- [What is needed]: With no images included, output each entry below exactly as it appears.

- [Provided data]:

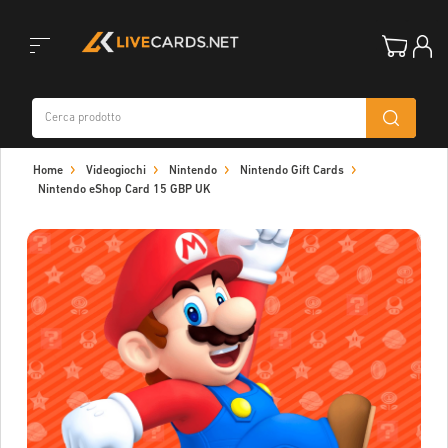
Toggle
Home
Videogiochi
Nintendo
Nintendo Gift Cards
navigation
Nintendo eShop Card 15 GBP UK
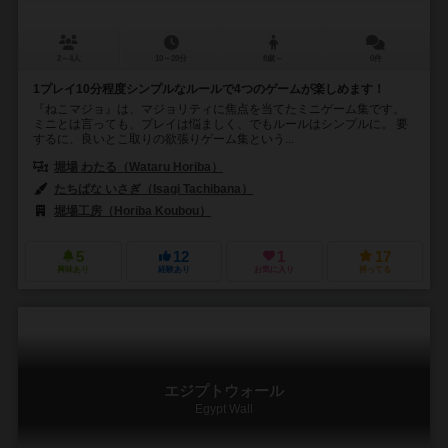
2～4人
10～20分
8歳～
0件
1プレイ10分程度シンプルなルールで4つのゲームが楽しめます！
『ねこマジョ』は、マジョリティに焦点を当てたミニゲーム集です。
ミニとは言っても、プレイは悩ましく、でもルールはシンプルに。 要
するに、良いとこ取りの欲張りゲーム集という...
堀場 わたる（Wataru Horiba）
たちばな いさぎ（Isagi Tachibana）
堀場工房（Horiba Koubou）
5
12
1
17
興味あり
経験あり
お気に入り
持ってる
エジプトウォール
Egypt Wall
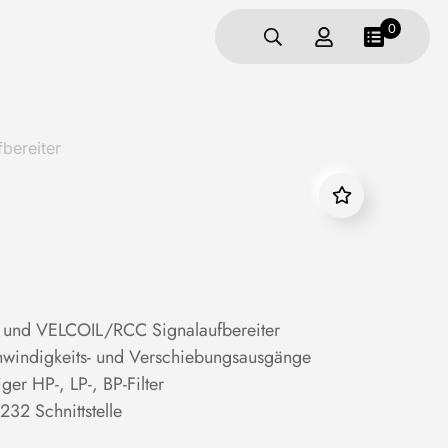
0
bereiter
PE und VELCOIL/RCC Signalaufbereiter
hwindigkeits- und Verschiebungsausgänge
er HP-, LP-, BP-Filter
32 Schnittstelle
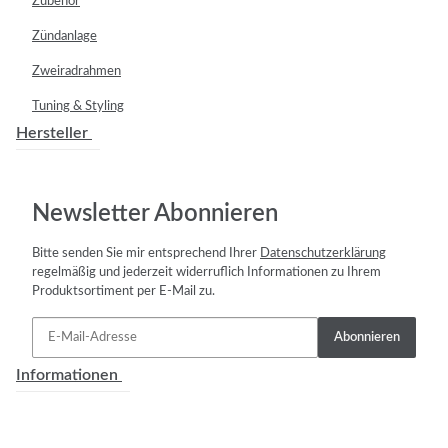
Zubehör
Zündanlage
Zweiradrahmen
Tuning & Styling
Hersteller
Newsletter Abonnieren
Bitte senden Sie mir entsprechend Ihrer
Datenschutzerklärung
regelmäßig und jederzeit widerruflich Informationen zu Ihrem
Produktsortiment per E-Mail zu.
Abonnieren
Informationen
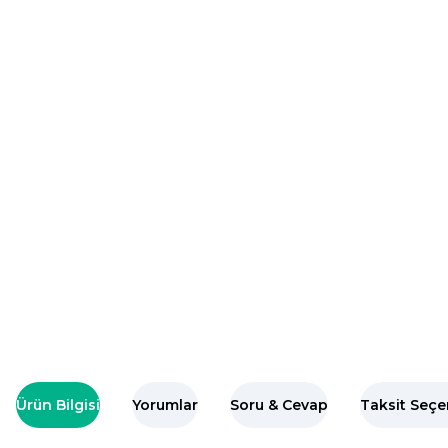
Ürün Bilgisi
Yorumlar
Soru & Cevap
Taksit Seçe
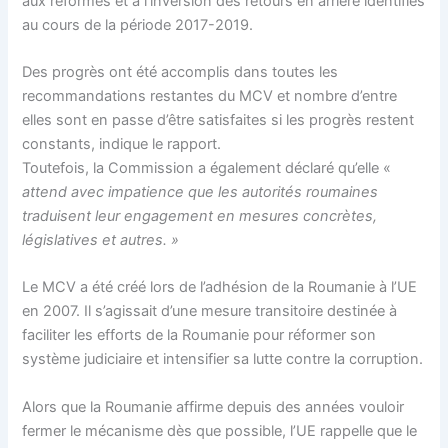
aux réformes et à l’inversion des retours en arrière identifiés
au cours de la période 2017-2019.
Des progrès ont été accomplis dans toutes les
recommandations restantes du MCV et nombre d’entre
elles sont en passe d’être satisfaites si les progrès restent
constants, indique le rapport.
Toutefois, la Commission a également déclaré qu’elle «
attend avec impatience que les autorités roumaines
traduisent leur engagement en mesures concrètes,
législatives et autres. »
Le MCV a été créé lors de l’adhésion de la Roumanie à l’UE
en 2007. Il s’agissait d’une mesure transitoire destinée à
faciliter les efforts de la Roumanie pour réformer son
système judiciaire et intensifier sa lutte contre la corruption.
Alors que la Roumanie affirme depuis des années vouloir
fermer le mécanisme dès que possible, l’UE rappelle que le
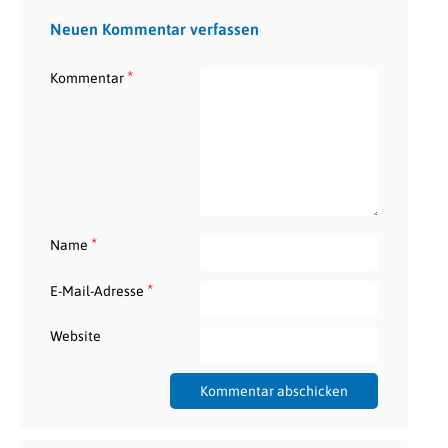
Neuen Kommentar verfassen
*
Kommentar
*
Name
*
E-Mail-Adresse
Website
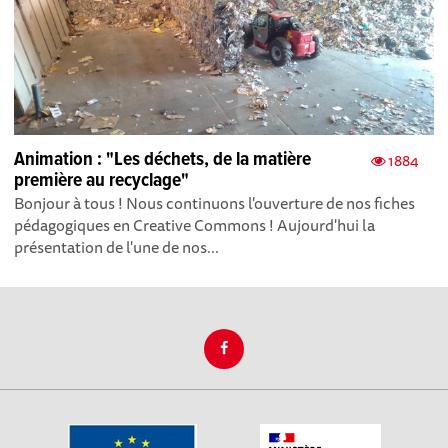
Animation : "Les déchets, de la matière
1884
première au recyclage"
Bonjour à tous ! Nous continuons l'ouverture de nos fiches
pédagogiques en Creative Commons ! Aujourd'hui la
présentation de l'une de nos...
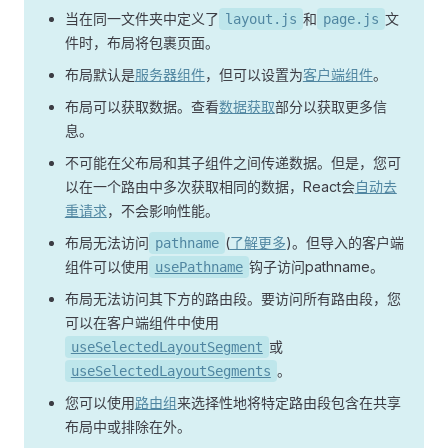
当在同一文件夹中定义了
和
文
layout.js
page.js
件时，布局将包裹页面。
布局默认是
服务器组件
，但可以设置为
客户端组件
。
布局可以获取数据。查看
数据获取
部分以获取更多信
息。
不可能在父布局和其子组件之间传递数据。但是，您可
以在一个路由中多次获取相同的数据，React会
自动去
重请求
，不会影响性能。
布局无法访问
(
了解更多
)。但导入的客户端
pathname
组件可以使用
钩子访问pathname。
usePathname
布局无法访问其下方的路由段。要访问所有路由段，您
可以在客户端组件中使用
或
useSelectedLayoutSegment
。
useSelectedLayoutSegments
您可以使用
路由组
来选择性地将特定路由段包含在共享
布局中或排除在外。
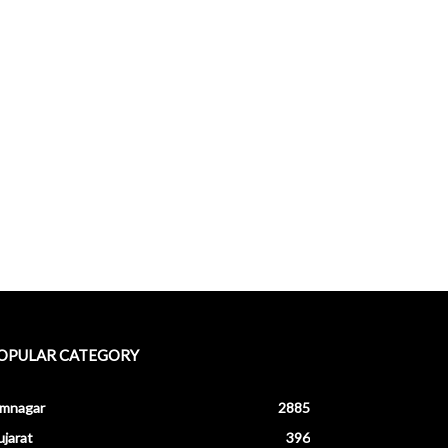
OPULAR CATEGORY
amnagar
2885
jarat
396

- [Answer to the exercise]:
Toggle
Home
Videogiochi
Nintendo
Nintendo Gift Cards
navigation
Nintendo eShop Card 15 GBP UK
2～4人
10～20分
8歳～
0件
1プレイ10分程度シンプルなルールで4つのゲームが楽しめます！
『ねこマジョ』は、マジョリティに焦点を当てたミニゲーム集です。
ミニとは言っても、プレイは悩ましく、でもルールはシンプルに。 要
するに、良いとこ取りの欲張りゲーム集という...
堀場 わたる（Wataru Horiba）
たちばな いさぎ（Isagi Tachibana）
堀場工房（Horiba Koubou）
5
12
1
17
興味あり
経験あり
お気に入り
持ってる
エジプトウォール
Egypt Wall
0
bereiter
PE und VELCOIL/RCC Signalaufbereiter
hwindigkeits- und Verschiebungsausgänge
er HP-, LP-, BP-Filter
32 Schnittstelle
Zubehör
Zündanlage
Zweiradrahmen
Tuning & Styling
Hersteller
Newsletter Abonnieren
Bitte senden Sie mir entsprechend Ihrer
Datenschutzerklärung
regelmäßig und jederzeit widerruflich Informationen zu Ihrem
Produktsortiment per E-Mail zu.
Abonnieren
Informationen
Ürün Bilgisi
Yorumlar
Soru & Cevap
Taksit Seçe
aux réformes et à l’inversion des retours en arrière identifiés
au cours de la période 2017-2019.
Des progrès ont été accomplis dans toutes les
recommandations restantes du MCV et nombre d’entre
elles sont en passe d’être satisfaites si les progrès restent
constants, indique le rapport.
Toutefois, la Commission a également déclaré qu’elle «
attend avec impatience que les autorités roumaines
traduisent leur engagement en mesures concrètes,
législatives et autres. »
Le MCV a été créé lors de l’adhésion de la Roumanie à l’UE
en 2007. Il s’agissait d’une mesure transitoire destinée à
faciliter les efforts de la Roumanie pour réformer son
système judiciaire et intensifier sa lutte contre la corruption.
Alors que la Roumanie affirme depuis des années vouloir
fermer le mécanisme dès que possible, l’UE rappelle que le
Neuen Kommentar verfassen
*
Kommentar
*
Name
*
E-Mail-Adresse
Website
Animation : "Les déchets, de la matière
1884
première au recyclage"
Bonjour à tous ! Nous continuons l'ouverture de nos fiches
pédagogiques en Creative Commons ! Aujourd'hui la
présentation de l'une de nos...
当在同一文件夹中定义了
和
文
layout.js
page.js
件时，布局将包裹页面。
布局默认是
服务器组件
，但可以设置为
客户端组件
。
布局可以获取数据。查看
数据获取
部分以获取更多信
息。
不可能在父布局和其子组件之间传递数据。但是，您可
以在一个路由中多次获取相同的数据，React会
自动去
重请求
，不会影响性能。
布局无法访问
(
了解更多
)。但导入的客户端
pathname
组件可以使用
钩子访问pathname。
usePathname
布局无法访问其下方的路由段。要访问所有路由段，您
可以在客户端组件中使用
或
useSelectedLayoutSegment
。
useSelectedLayoutSegments
您可以使用
路由组
来选择性地将特定路由段包含在共享
布局中或排除在外。
OPULAR CATEGORY
amnagar
2885
jarat
396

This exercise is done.